RMU Theatre bares all


Delaney Hassell, Assistant News Editor

 bare: A Pop Opera, RMU Theatres most recent musical production, is a no holds-barred, raw look into the most secretive and racy parts of peoples lives. The story is a complicated one.

Basically Peter, a closeted gay senior at a Catholic boarding school, falls in love with his popular roommate, Jason. Their love is a secret, but Peter wants to go public about the relationship. Jason refuses to let the affair be known because he feels it would ruin his life. To add to the complications, a fellow classmate, Ivy, seduces Jason one night. Her admirer, Matt, then discovers Jason and Peter’s secret that same night. This starts a roller coaster of events that begins to go downhill. These young students try to accept who they are and how society views them, and with help from the church, friends, and ultimately, themselves, they come to terms with who they truly are.

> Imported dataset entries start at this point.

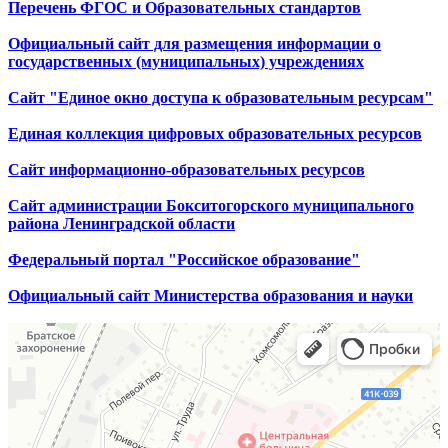
Перечень ФГОС и Образовательных стандартов
Официальный сайт для размещения информации о
государственных (муниципальных) учреждениях
Сайт "Единое окно доступа к образовательным ресурсам"
Единая коллекция цифровых образовательных ресурсов
Сайт информационно-образовательных ресурсов
Сайт администрации Бокситогорского муниципального
района Ленинградской области
Федеральный портал "Российское образование"
Официальный сайт Министерства образования и науки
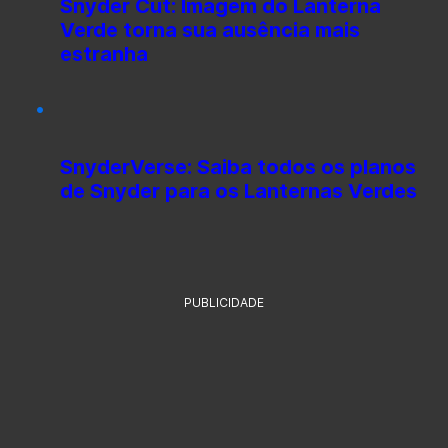
Snyder Cut: Imagem do Lanterna
Verde torna sua ausência mais
estranha
SnyderVerse: Saiba todos os planos
de Snyder para os Lanternas Verdes
PUBLICIDADE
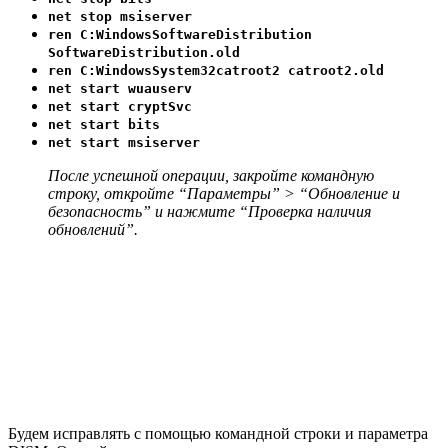
net stop msiserver
ren C:WindowsSoftwareDistribution
SoftwareDistribution.old
ren C:WindowsSystem32catroot2 catroot2.old
net start wuauserv
net start cryptSvc
net start bits
net start msiserver
После успешной операции, закройте командную
строку, откройте “Параметры” > “Обновление и
безопасность” и нажмите “Проверка наличия
обновлений”.
Будем исправлять с помощью командной строки и параметра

bare. was definitely not what I was expecting, but that is not to say that I didn’t enjoy or appreciate the show. This show did not hold back with societal taboos. Homosexuality, body image, teenage pregnancy, religion, drugs, sex—you name it, it was covered. The cast really embodied their respective characters and whatever struggle each was going through.

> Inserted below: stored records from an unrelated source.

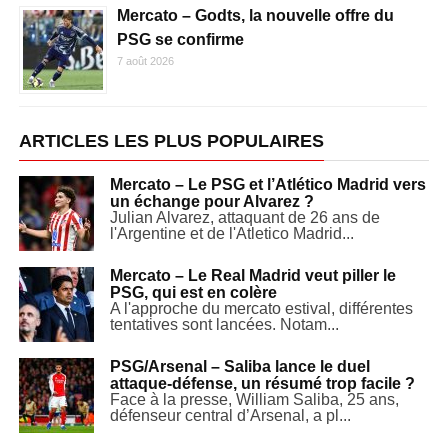
Mercato – Godts, la nouvelle offre du
PSG se confirme
7 août 2026
ARTICLES LES PLUS POPULAIRES
Mercato – Le PSG et l’Atlético Madrid vers
un échange pour Alvarez ?
Julian Alvarez, attaquant de 26 ans de
l'Argentine et de l'Atletico Madrid...
Mercato – Le Real Madrid veut piller le
PSG, qui est en colère
A l'approche du mercato estival, différentes
tentatives sont lancées. Notam...
PSG/Arsenal – Saliba lance le duel
attaque-défense, un résumé trop facile ?
Face à la presse, William Saliba, 25 ans,
défenseur central d’Arsenal, a pl...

The the strong chemistry between the the characters was intriguing, Jason (Patrick McIntyre) and Nadia (Nina Danchenko) had a strong sibling connection,and they built off each other well. They made me truly believe that they had grown up together, which is no simple task.

With this show being a “pop opera,” which means that the show is entirely sung, there are few lines or spoken words, meaning the singing has to be above average. This cast was definitely strong in that category, with the harmonies that resonated throughout Massey Hall being something to be impressed about.

“Are You There?” performed by Peter (Robert Kowalewski) and Matt (Zach Kaiser) was a powerful moment, as their blended voices surrounded the theatre with intensity. The full company songs also had strong harmonies that even the untrained ear could hear. A few cracked voices are always expected, especially on opening night, but overall the vocals were strong.

One character that blew me away was Sister Chantelle (Maria Mauti). First off, I loved her character. Every show needs that comedic relief that shows up every so often. Without giving anything away, the power in her voice when she belted all the songs she sang was amazing. She was definitely one of the highlights of the show.

One thing that can always take away from a production is faulty microphones. On more occasions than one I was distracted by microphones not working, cutting out, or being staticky. This isn’t the actors fault, but it does takes away from the whole feel of the show.

Now, although I am not a huge fan of the show itself, the cast did an impressive job. With all the controversies and racy scenes, this show cannot be easy to perform.   Perhaps Director Ken Gargaro greatest achievement is the cast of the show, with no actors being out of place.

If you don’t have any other plans this weekend, I would recommend going to see this production. Warning, some content may be inappropriate for younger children. Parental discretion is advised.